[Stored data entries]
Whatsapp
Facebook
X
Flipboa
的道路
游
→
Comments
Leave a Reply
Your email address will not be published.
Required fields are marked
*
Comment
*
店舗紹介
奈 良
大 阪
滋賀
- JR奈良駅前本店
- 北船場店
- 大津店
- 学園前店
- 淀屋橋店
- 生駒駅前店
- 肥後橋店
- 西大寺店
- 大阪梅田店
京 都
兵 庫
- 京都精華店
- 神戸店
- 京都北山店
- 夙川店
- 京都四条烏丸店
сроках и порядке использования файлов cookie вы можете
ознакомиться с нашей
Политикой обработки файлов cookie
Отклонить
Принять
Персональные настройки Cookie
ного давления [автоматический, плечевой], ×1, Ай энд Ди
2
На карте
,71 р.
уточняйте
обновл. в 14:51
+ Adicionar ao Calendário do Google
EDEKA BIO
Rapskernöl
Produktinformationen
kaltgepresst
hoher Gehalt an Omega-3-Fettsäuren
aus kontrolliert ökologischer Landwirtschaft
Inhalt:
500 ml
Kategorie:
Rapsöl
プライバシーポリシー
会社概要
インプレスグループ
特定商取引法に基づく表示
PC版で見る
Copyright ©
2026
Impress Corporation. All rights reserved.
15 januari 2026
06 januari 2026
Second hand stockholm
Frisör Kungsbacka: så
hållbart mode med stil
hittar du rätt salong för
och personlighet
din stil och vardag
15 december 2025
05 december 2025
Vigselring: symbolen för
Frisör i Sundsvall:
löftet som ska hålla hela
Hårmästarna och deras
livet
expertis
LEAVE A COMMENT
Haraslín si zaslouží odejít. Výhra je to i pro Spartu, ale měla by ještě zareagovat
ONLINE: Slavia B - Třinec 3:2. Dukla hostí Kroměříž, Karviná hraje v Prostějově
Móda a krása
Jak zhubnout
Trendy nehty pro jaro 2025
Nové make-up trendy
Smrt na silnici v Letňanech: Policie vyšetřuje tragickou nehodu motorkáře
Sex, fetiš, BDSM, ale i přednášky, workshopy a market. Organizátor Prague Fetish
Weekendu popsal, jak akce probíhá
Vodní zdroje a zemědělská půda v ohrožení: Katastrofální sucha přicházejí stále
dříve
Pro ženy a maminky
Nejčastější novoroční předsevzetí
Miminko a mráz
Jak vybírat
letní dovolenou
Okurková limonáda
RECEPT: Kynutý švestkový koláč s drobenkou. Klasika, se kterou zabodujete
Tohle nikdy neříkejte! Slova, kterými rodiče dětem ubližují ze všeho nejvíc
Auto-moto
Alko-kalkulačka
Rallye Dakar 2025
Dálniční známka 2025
---
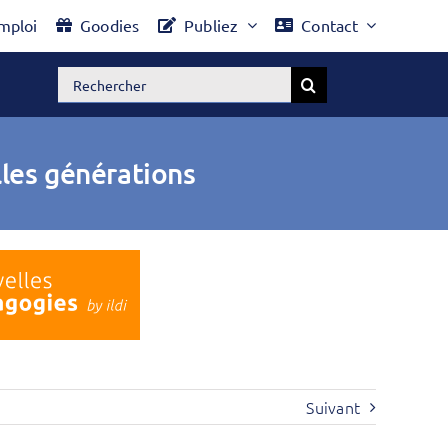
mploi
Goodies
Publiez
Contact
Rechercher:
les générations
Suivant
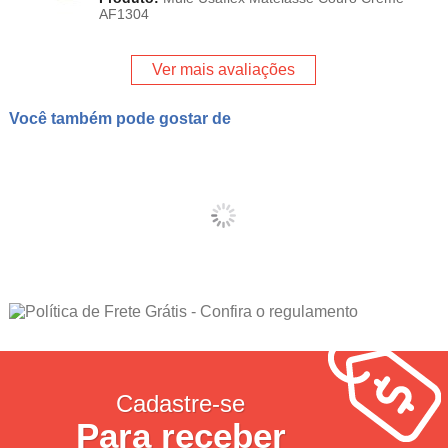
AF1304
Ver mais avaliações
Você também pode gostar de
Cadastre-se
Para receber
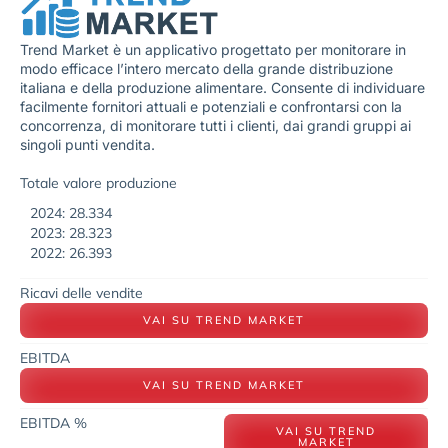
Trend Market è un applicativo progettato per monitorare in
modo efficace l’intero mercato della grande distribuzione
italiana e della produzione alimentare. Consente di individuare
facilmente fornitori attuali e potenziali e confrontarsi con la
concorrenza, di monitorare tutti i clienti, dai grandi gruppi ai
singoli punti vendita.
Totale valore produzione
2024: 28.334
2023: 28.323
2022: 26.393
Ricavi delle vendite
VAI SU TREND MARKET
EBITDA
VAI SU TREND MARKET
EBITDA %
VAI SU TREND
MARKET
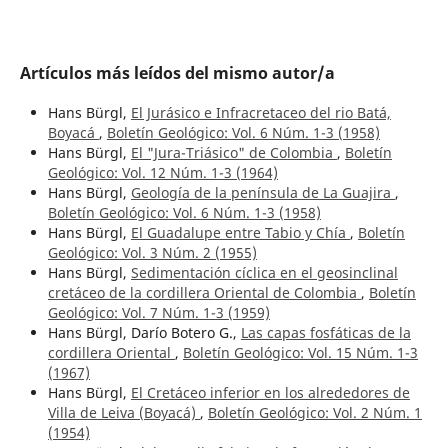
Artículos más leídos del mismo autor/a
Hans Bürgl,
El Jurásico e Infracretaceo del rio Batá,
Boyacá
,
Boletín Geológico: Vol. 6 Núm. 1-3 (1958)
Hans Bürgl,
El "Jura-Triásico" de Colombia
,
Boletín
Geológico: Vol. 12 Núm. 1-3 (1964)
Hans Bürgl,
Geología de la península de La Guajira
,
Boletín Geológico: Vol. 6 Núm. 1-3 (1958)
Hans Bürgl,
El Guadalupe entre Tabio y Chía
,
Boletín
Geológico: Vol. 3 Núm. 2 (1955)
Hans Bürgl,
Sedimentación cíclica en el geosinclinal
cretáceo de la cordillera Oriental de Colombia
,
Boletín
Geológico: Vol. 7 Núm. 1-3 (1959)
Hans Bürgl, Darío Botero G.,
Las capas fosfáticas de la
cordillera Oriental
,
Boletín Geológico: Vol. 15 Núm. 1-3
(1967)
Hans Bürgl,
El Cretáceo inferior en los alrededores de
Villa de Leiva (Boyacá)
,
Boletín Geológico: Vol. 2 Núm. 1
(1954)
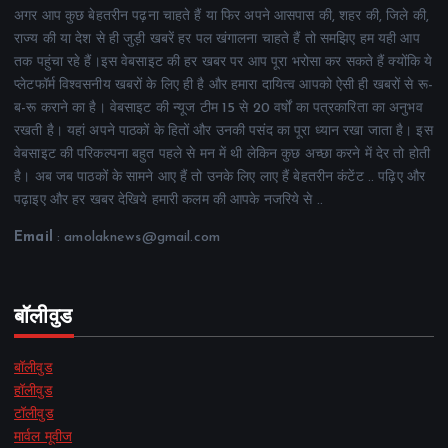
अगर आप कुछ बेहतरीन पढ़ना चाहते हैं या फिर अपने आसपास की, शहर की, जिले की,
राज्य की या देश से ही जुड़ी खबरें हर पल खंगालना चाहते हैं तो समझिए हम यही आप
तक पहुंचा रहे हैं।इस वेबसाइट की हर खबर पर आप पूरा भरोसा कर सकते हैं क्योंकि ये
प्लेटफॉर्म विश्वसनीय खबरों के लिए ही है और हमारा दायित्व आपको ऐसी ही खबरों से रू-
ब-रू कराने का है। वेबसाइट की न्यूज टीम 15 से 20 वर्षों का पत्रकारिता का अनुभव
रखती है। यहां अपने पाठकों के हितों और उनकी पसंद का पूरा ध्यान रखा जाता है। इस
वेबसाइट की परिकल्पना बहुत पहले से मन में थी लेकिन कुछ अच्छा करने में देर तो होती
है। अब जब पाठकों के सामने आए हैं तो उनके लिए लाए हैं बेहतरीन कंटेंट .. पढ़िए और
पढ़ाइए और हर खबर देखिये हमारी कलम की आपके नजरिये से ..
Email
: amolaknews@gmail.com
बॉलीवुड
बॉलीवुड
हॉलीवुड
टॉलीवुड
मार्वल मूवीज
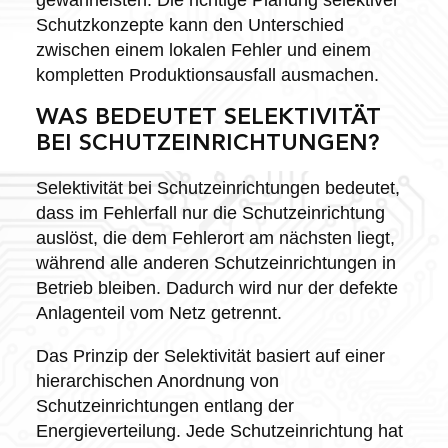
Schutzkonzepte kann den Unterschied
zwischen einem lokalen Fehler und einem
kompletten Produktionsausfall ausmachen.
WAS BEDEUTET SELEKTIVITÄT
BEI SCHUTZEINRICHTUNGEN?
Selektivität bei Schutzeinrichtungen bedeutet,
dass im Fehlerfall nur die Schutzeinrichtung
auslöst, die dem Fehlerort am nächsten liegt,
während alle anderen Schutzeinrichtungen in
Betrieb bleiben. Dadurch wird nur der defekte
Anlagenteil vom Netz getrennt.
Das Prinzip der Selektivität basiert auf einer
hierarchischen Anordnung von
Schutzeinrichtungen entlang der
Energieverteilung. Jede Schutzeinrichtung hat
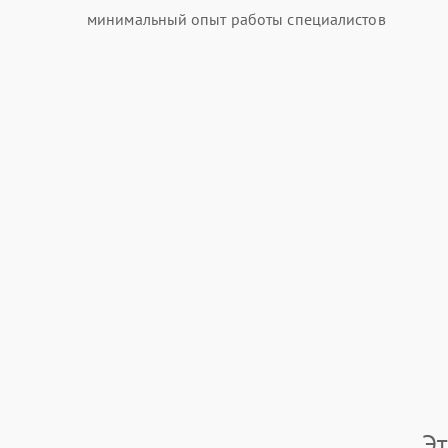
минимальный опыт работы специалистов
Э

● **Task objective**: Only lines holding the word "cordillera" belong in the answer; copy all of them from the records.

● **Problem solution**:
cretáceo de la cordillera Oriental de Colombia
cordillera Oriental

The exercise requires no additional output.